# Izzy's first training class



## ali-s.j. (Jun 6, 2011)

Ciara took Izzy to training tonight (I'm tied up for the next 2 Mondays). How proud was she when they came home?! Star pupil :star: Izzy was way advanced compared to the other pups, and they asked if she'd be doing agility classes  So lovely for Ciara to do this with her, she loved showing me what they'd learned.


----------



## wilfiboy (Sep 18, 2010)

Super news clever Izzy and yeh lovely for her and Ciara to do it together... they might not let you join in, you might just have to catch up in the evenings lol. They'll both do a great job and Ciara will be so proud


----------



## lady amanda (Nov 26, 2010)

YAY! that is great!


----------



## EG1 (May 14, 2011)

Well done Izzy!!!!! :congrats: Rupert's SO impressed, but a little nervous as he starts in the infants next Tues and has developed manky eyes!!! No-one will want to share their squeakies with him at playtime.
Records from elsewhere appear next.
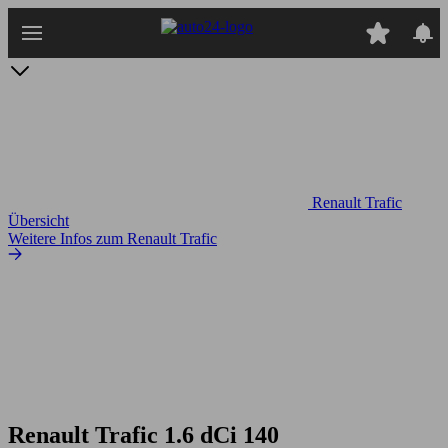
Zum
Hauptinhalt
springen
Renault Trafic
Übersicht
Weitere Infos zum Renault Trafic
Renault Trafic 1.6 dCi 140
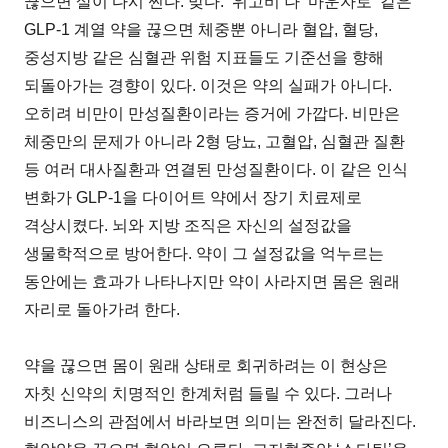
끊으면 살이 다시 찐다. 맞다. ‘위고비’나 ‘마운자로’ 같은
GLP-1 계열 약을 끊으면 체중뿐 아니라 혈압, 혈당,
중성지방 같은 심혈관 위험 지표들도 기준선을 향해
되돌아가는 경향이 있다. 이것은 약의 실패가 아니다.
오히려 비만이 만성질환이라는 증거에 가깝다. 비만은
체중만의 문제가 아니라 2형 당뇨, 고혈압, 심혈관 질환
등 여러 대사질환과 연결된 만성질환이다. 이 같은 인식
변화가 GLP-1을 다이어트 약에서 장기 치료제로
격상시켰다. 뇌와 지방 조직은 자신의 설정값을
생물학적으로 방어한다. 약이 그 설정값을 억누르는
동안에는 효과가 나타나지만 약이 사라지면 몸은 원래
자리로 돌아가려 한다.
약을 끊으면 몸이 원래 상태로 회귀하려는 이 현상은
자칫 신약의 치명적인 한계처럼 들릴 수 있다. 그러나
비즈니스의 관점에서 바라보면 의미는 완전히 달라진다.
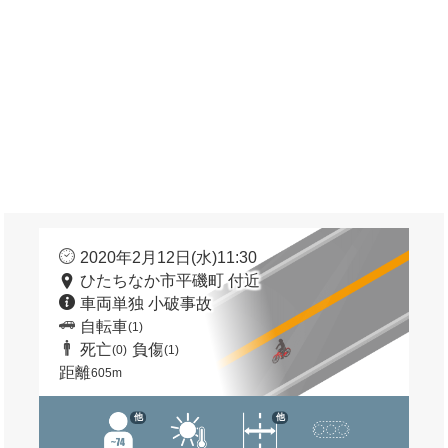
2020年2月12日(水)11:30
ひたちなか市平磯町 付近
車両単独 小破事故
自転車
(1)
死亡
負傷
(0)
(1)
距離
605m
他
他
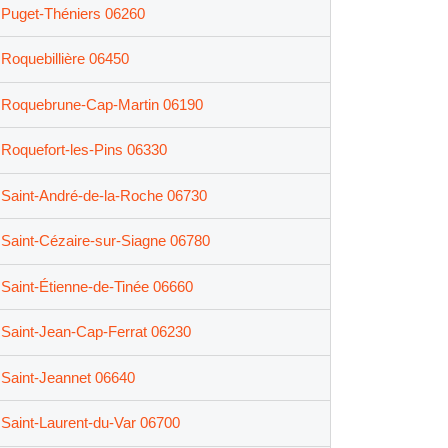
Puget-Théniers 06260
Roquebillière 06450
Roquebrune-Cap-Martin 06190
Roquefort-les-Pins 06330
Saint-André-de-la-Roche 06730
Saint-Cézaire-sur-Siagne 06780
Saint-Étienne-de-Tinée 06660
Saint-Jean-Cap-Ferrat 06230
Saint-Jeannet 06640
Saint-Laurent-du-Var 06700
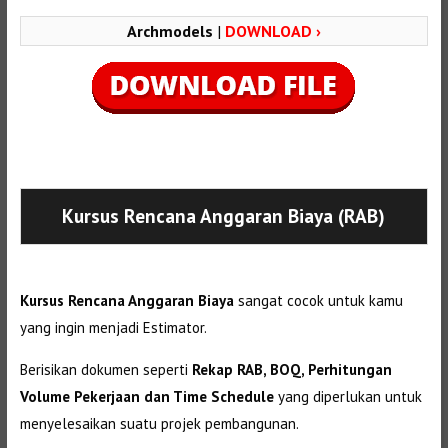
Archmodels
|
DOWNLOAD ›
Selanjutnya. Setelah itu. Kemudian,
Kursus Rencana Anggaran Biaya (RAB)
Kursus Rencana Anggaran Biaya
sangat cocok untuk kamu
yang ingin menjadi Estimator.
Berisikan dokumen seperti
Rekap RAB, BOQ, Perhitungan
Volume Pekerjaan dan Time Schedule
yang diperlukan untuk
menyelesaikan suatu projek pembangunan.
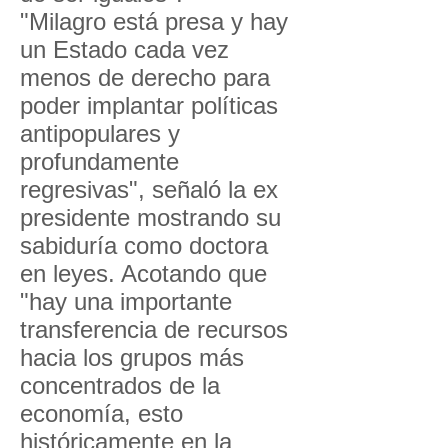
"Milagro está presa y hay
un Estado cada vez
menos de derecho para
poder implantar políticas
antipopulares y
profundamente
regresivas", señaló la ex
presidente mostrando su
sabiduría como doctora
en leyes. Acotando que
"hay una importante
transferencia de recursos
hacia los grupos más
concentrados de la
economía, esto
históricamente en la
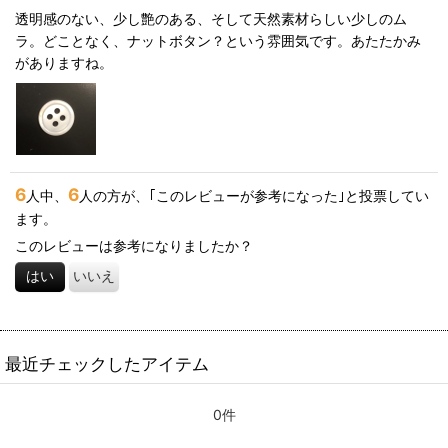
透明感のない、少し艶のある、そして天然素材らしい少しのム
ラ。どことなく、ナットボタン？という雰囲気です。あたたかみ
並び順
:
がありますね。
絞り込む
6
6
人中、
人の方が、｢このレビューが参考になった｣と投票してい
ます。
このレビューは参考になりましたか？
はい
いいえ
最近チェックしたアイテム
0件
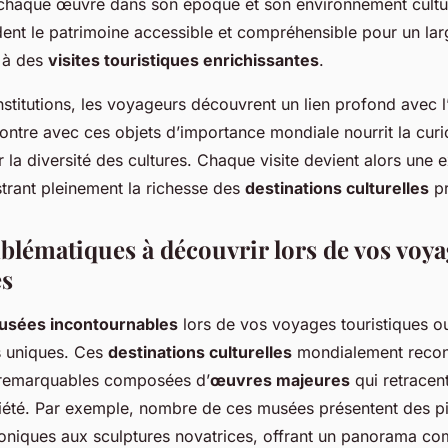
 chaque œuvre dans son époque et son environnement cultu
dent le patrimoine accessible et compréhensible pour un lar
i à des
visites touristiques enrichissantes
.
institutions, les voyageurs découvrent un lien profond avec 
contre avec ces objets d’importance mondiale nourrit la curio
r la diversité des cultures. Chaque visite devient alors une 
strant pleinement la richesse des
destinations culturelles
pr
lématiques à découvrir lors de vos voya
es
usées incontournables
lors de vos voyages touristiques ou
s uniques. Ces
destinations culturelles
mondialement recon
 remarquables composées d’
œuvres majeures
qui retracent
société. Par exemple, nombre de ces musées présentent des p
coniques aux sculptures novatrices, offrant un panorama co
Might have to get him dark glasses.


----------



## colpa110 (Jul 5, 2011)

Well done izzy - our poos are really smart. Betty had her second class tonight and the trainer already wants to promote her to the 'big' class ( I'm not so sure they really look like they know what they are doing!)


----------



## Ali79 (Mar 30, 2011)

Well done Izzy


----------